Il y a quelque chose de cristallin, presque schématique dans l'histoire de Jack Dunning. Comme tous les dubsteppers de deuxième génération, il est tombé dans la marmite bass music adolescent, aux premiers jours du hardcore, en dévorant les cassettes que lui prêtaient ses camarades de classe ou en se branchant le weekend sur l'une des soixante radios pirates qui émettaient dans la région; élevé à une heure de train du centre de Londres, il a vite fait de se maquer avec une locale pour écumer les clubs sans se soucier de comment rentrer, et a (presque) atteint la majorité au moment des premières Sunday Sessions de Metalheadz, au Blue Note Club d'Hoxton; puis une génération de producteurs plus tard, il a vu la lumière au Mass de Brixton, aux mythiques DMZ Nights de Mala, Coki et Loefah où s'est aggloméré ce genre étrange de la dance anglaise qu'on appelait le dubstep.
Là où Jack Dunning diffère de ses pairs, c'est dans l'intense singularité de sa musique. Un brin timide et mimétique sur son tout premier maxi (le vrombissant Kingdom), l'Anglais a instantanément pris le pli, en même temps que ses collègues de Hessle Audio (Ramadanman/Pearson Sound, Joe, Pangaea) de la formidable tendance du genre à muter au rythme d'une révolution par semaine. Surtout, il a été le plus prompt à le faire exploser.

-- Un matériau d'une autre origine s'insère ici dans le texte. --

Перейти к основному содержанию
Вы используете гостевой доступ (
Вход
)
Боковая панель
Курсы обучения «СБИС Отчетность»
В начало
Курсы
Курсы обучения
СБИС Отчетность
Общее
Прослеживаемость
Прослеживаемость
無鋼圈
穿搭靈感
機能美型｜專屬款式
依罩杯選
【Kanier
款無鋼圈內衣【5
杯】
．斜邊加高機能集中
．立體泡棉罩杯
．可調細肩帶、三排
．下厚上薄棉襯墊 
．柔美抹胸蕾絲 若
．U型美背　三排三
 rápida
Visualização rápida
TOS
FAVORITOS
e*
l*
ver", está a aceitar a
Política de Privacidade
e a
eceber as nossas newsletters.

Pionnier (involontaire) de ce tsunami de formes folles qu'on a péniblement conglomérés sous le sigle "post-dubstep", il fut le premier à donner sa chance à James Blake en le signant sur Hemlock, et parmi les premiers à faire paniquer les chroniqueurs en balançant les monstres "Anaconda", "Just For You" ou "Dante", des objets formels incroyables d'extravagance en même temps que de pertinence dance. C'est par là qu'Untold a acquis son statut étrange de "producteur de post-dubstep préféré de tout le monde", y compris les allergiques notoires au dubstep: les mutations qu'il a fait subir à l'entité garage comptent parmi les plus audacieuses et les plus badass de tout le paysage dance anglais, haut la main.

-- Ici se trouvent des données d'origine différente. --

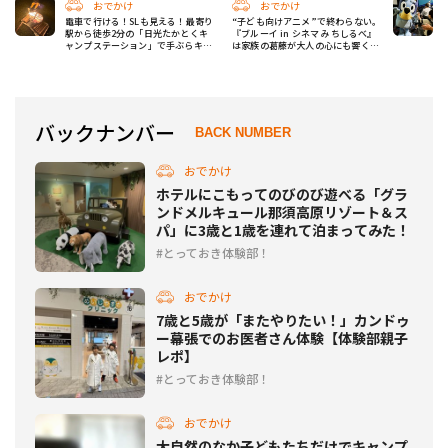
おでかけ
おでかけ
電車で行ける！SLも見える！最寄り
“子ども向けアニメ”で終わらない。
駅から徒歩2分の「日光たかとくキ
『ブルーイ in シネマ みちしるべ』
ャンプステーション」で手ぶらキャ
は家族の葛藤が大人の心にも響く60
ンプに挑戦！
分
バックナンバー
BACK NUMBER
おでかけ
ホテルにこもってのびのび遊べる「グラ
ンドメルキュール那須高原リゾート＆ス
パ」に3歳と1歳を連れて泊まってみた！
とっておき体験部！
おでかけ
7歳と5歳が「またやりたい！」カンドゥ
ー幕張でのお医者さん体験【体験部親子
レポ】
とっておき体験部！
おでかけ
大自然のなか子どもたちだけでキャンプ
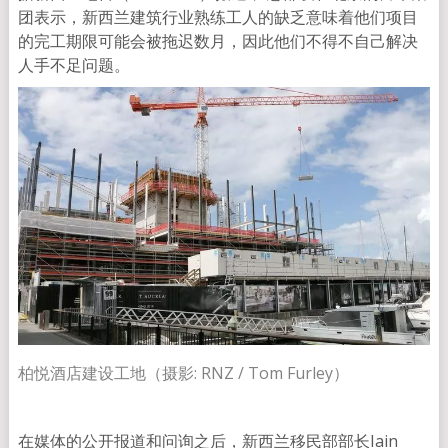
团表示，新西兰建筑行业熟练工人的缺乏意味着他们项目
的完工期限可能会被拖迟数月，因此他们不得不自己解决
人手不足问题。
柏悦酒店建设工地（摄影: RNZ / Tom Furley）
在媒体的公开报道和问询之后，新西兰移民部部长Iain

Ainsi tout ce qui a suivi dans la carrière de Dunning ne fut que chambardement et métamorphoses. Après une poignée de maxis à folâtrer avec les schémas de la house et de la techno (dont un pour l'emblématique Clone de Rotterdam), l'Anglais a même fini par faire sécession avec la dance pour son très attendu premier album. Déflagration inouïe de bruits, de basses sauvages et de pulsations dépravées, Black Light Spiral est à la fois un hommage vibrant et judicieux à la culture bass music londonienne dans son ensemble (du ska jusqu'à la jungle) et un pur disque de noise contemporain, et sinon le plus accueillant et le plus accompli, sans hésiter le plus culotté et plus courageux des disques émergés de la galaxie dubstep. Avis à tous ceux qui désespèrent que notre temps accouche d'artistes majeurs de la trempe de ceux qui ont traumatisé leur adolescence: si la musique d'Untold ne vous a pas encore abasourdi, il n'est pas exclu que plus aucune nouvelle musique sur la Terre ne soit encore en mesure de le faire.